You can see the need to read the flight manual in order to understand these checklists. To satisfy some of your curiosity let me post a part of the text I found on page 4.19 of the manual:
…….The red ECU-LED normally remains off when the engine is running. If it is permanently on as long as the engine is running, and a message appears in the LC-display, an error has occurred in part of the engine control unit. This has to be repaired prior to the next take-off. If the ECU-LED is permanently on during flight and the engine performs normally, the flight …..
More info from the manual:
From paragraph 2.5 (color added for affect)….
A extract from paragraph 4.5 of the manual:
This is a fixed pitch prop. If throttle is held constant and you lower the nose to allow the airspeed to increase, then the RPMs will increase. If you want to climb at a higher constant airspeed, then you need to reduce the throttle as the airspeed increases. When on the desired airspeed, modulate the throttle to maintain 7100 RPM. Definitely respect all RPM limits.
You might be inclined to shorten the Engine Start Checklist by combining certain steps, but since you are renting and are not the owner, you are requested by Rex to “do it by the book”. Regardless of whether you are on the ground or in the air, you still need to perform these six steps:
- Fuel – on
- Power – on (ILEC lights)
- Prop – extend (green light)
- Prop – unlock
- Ignition – on
- Starter – push
There are variations to these six steps as you can see as you review the above quoted pages of 4.15 and 4.16.
- After Ignition – On, “Fuel pump 2” is an item that is added to the checklist when starting on the ground. Check that it is off (unless you are about to do a self-launch, in which case it should be on)
- Throttle position is added just before “Starter – push”. Throttle is always at idle, except for start on the ground when “engine is cold and warm start on the ground (not too cold)”

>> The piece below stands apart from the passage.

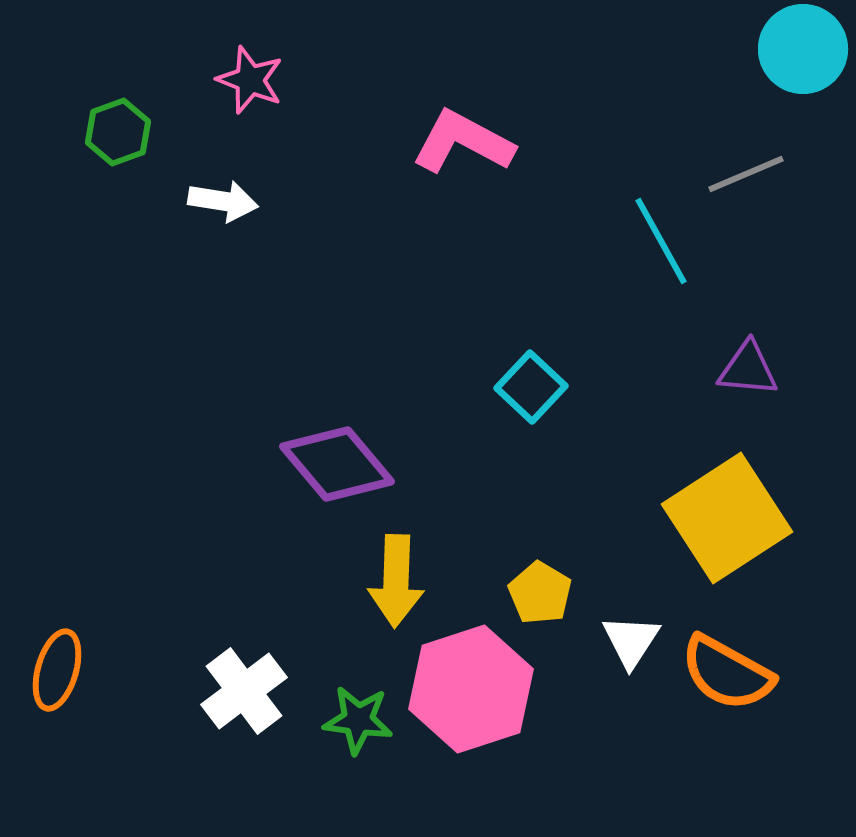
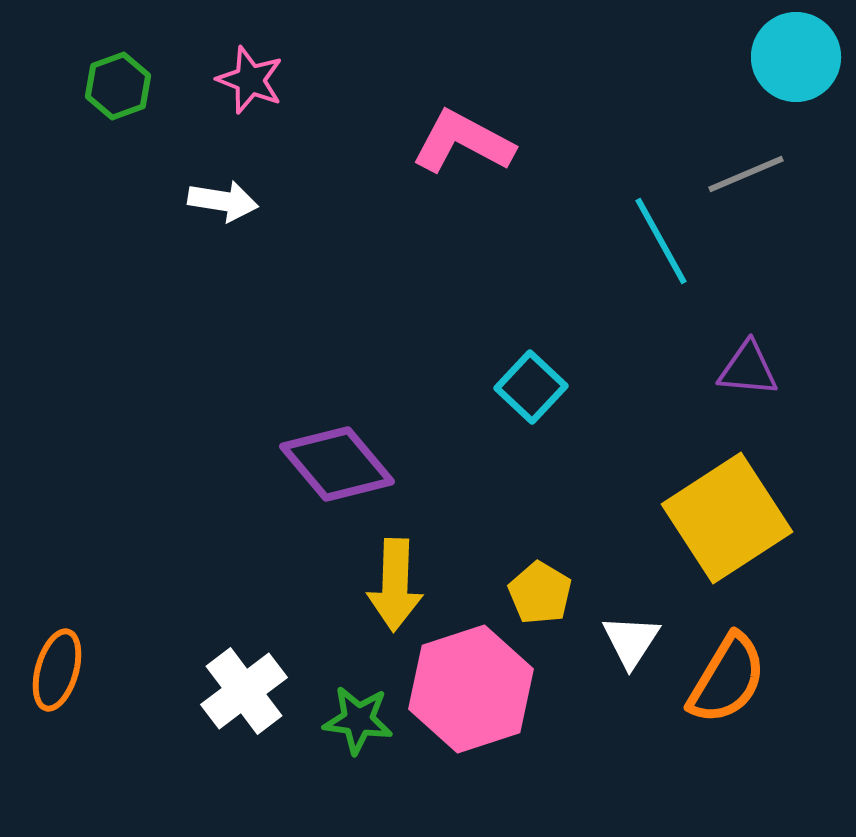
cyan circle: moved 7 px left, 8 px down
green hexagon: moved 46 px up
yellow arrow: moved 1 px left, 4 px down
orange semicircle: moved 6 px down; rotated 88 degrees counterclockwise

Lots of info on those two pages: 4,000 RPM is best for warm up on the ground, 40 degrees coolant is needed for self-launch, Ignition check is done at 6200 RPM, max drop allowed is 300 RPM (be sure prop blast area is clear).
Known the system and have a set sequence for starting. I feel it is safe to say that if you have a mental picture of those six steps you will have the essence of engine start clearly fixed in your mind.
Always run the engine start sequence in the same manner. Know which cockpit has engine control before you begin.
For an inflight start, here is a sample dialogue you might use in flight, if you want to engage your passenger and make full use of your resources:
“let’s put on the headsets and do a sound check” and you confirm that your passenger has the hearing protection on.
“I am going to start the engine. I have set the flaps to 5, and the speed is 55 kts. You take the controls, watch for other traffic, and fly straight ahead, maintaining this speed”.
You should expect the passenger to say: “I have the controls”
Then, do the engine start checklist and within 30 seconds you say: “Maintain 55 kts as the engine warms up”.
Then, after the engine is warmed up, you might say: “Climb and maintain 55 kts as I advance the power”.
If the engine air temp is below 110 degrees, don’t hesitate to climb at the best climb speed – namely 49 kts, but once the engine is becoming too warm, adhere to the cruise-climb procedures I have detailed below.
If you do perform a self-launch, it is helpful if you have procedures well established.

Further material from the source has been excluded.